Not much but the grass is turning green and it makes me happy


This week we have been busy getting our little homestead ready to sell. We have been trying to make our rather weather-beaten little animal tractors and hutches look more charming and less like wrecked heaps all over the lawn. The ice and snow have melted and we were finally able to move the animals around and spread them out so that only two are visible in the corner of the front lawn/field.




The pregnant Doe, Floppsy has been relocated to near the wood shelter and she has been gleefully digging for days. Every evening I go out to feed and water her and thwart her digging advancements by placing large rocks in the holes she has dug to escape.


The Buck, Jack, is beside the house but we will move him to the back yard as soon as we get rid of the big pile of brush we cut down and placed there last fall. The other Doe, Jill and all of her babies are in two tractors on the front lawn and are currently running and sproinging straight up and generally being very cute and busy. As the grass turns from brown to green, I have been feeding it to the bunnies.

What a difference two weeks makes. Instead of snow there is green grass!
I have begun fortifying my garden beds as they seem to have lost a lot of soil this winter. I  uncovered the compost, peeled back the top layers, and no, I don't stir compost because I get good compost easily because of all of the animal poo and I am way too lazy to stir compost. There is precious, gold underneath in the form of decayed poo, straw and vegetable matter. I loaded that into big buckets and sprinkled a little around the Rhubarb patch which has never really done very well but is budding. I added some to my bean tee-pee garden and planted some greens until it is warm enough to plant the beans.

Everywhere I look, there are signs of spring. The apple trees are budding, the Rhubarb is up, I even welcome the weeds back just because they are the first things to green!


Little Rhubarb buds


Tiger Lillies


Next I peeled back the aged, thick, chicken and rabbit manure mixed with bedding, from a garden bed I haven't used in the last couple of seasons. I stuck my shovel in and it came out with the most beautiful, perfect soil. Light and fluffy but when you squeezed it, it stuck together loosely. I stood there amazed. I almost teared up because normally under the top layer of grass in my yard, you hit rock and after you dig the rocks out (granite boulders often too big to dig up spanning four feet across) you hit deadpan. I have been digging up rocks and  adding any kind of organic matter I can get my hands on but it can take time to turn lawn covered back-fill into a garden. Evidently it takes four years.

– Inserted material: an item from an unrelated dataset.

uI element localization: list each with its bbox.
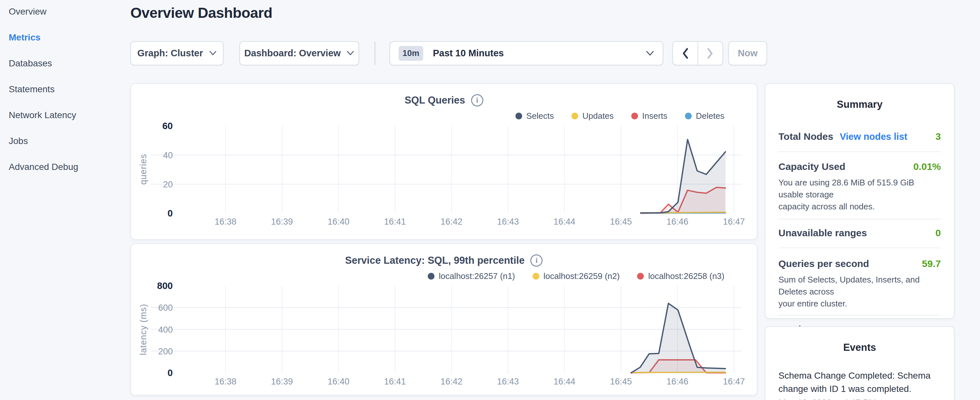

I grabbed shovelful after shovelful of the beautiful new, rich, soil and put some around my sage bush, my hedges, and my thyme plants, all of which my chickens had dust bathed around, exposing the plant's root balls. I gleefully shovelled a few buckets full into what will be my tomato garden. When I was done, I simply back filled the hole I had dug with more soiled chicken and rabbit bedding.

I don't even care that we may be moving and I won't  regret having fertilized and repaired the soil on what could be someone else's land. On the contrary I think it is my duty to leave the soil better off than when I found it and to act as a steward of the land. Perhaps some other hack gardener, like myself, with have a bit easier time and will feel encouraged to keep planting. If no one plants here, than the soil can just keep repairing itself and growing whatever seeds float onto it and allow the microbes and bugs to live in it and flourish because I jump started the soil.  I feel great joy over this idea!